There are many reasons to try to speed up cooking pasta. Maybe you're too impatient to stand around waiting for the pasta to boil properly and test it periodically. Maybe you like to step away and do something more productive while it's boiling but lose track of time. Whatever the reason, there's a lazier way to do it with less attention, at long as you remember to prep ahead of time. Then you can go straight to preparing the dish.
- In slide 1 you can see I'm soaking some dry pasta. The minimum time is around two (2) hours of soaking in cold/lukewarm tap water.
- Don't worry too much if you go overtime.
- If you completely forgot about it and went to sleep, don't freak out. Just drain the water and try to stir fry it gently in a non-stick pan. As long as it was swimming in water, it shouldn't all glue together. After draining the water, put some oil on them and gently mix/toss, so they don't melt together once they are in the frying pan.
- After two hours, you can see the pasta has changed colour and turned soft (slide 2). Now it's ready for the final bit of actual cooking, which requires heat. If you don't cook it properly here, it'll taste wrong and be uncooked inside.
- You can try it out by eating one of the soaked but not-heated pasta pieces. It'll probably be white and tough on the inside, and the outside might be powdery.
- Heat is necessary for the transformation of the starch.
- In slide 3 you can see the cooked pasta. I had put the pasta in a non-stick frying pan and then turned up the heat and stirred it around a bit to heat all sides. The colour has changed and the insides are cooked properly.

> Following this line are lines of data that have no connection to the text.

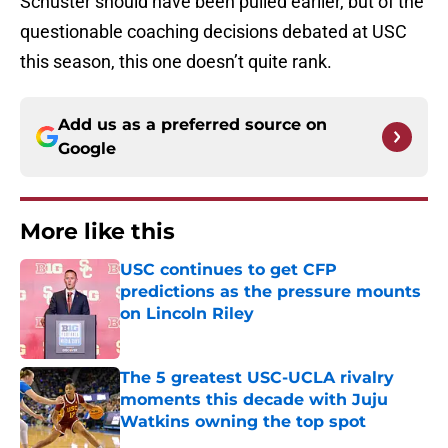
Schuster should have been pulled earlier, but of the
questionable coaching decisions debated at USC
this season, this one doesn’t quite rank.
Add us as a preferred source on
Google
More like this
USC continues to get CFP
predictions as the pressure mounts
on Lincoln Riley
Published by on Invalid Date
The 5 greatest USC-UCLA rivalry
moments this decade with Juju
Watkins owning the top spot
Published by on Invalid Date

- Obviously this is NOT how you're going to actually cook it. This is just to demonstrate that the final cooking phase requires heat and won't take long at all.
- If you leave it alone now and let it dry, it'll turn hard again. So don't do that that.
With the pasta soaked for two or more hours, you can basically drain the water and start cooking right away. Maybe pour your pasta sauce onto it, or stir fry it with various ingredients. Whatever the case, as long as the pasta gets heated up, it'll cook into the final phase and taste like the pasta you know.
In slide 4 is the same pasta in slide 1, but left to soak for over 7 hours. It was very soft, but still held together. I put it straight into the non-stick frying pan, which was a mistake. So I recommend you not only put some oil to gently coat them, but also don't let it just sit in the frying pan and stick to the bottom (and therefore flatten on the side).
Slide 5 is the result of just a couple of minutes to pour some BBQ sauce onto the pasta and add some frozen vegetables, then toss repeatedly till the sauce was mixed in and the vegetables were hot. Ready to serve in literally just a couple of minutes.
Firmness was quite good, almost al-dente, but obviously the shape and colour were lacking.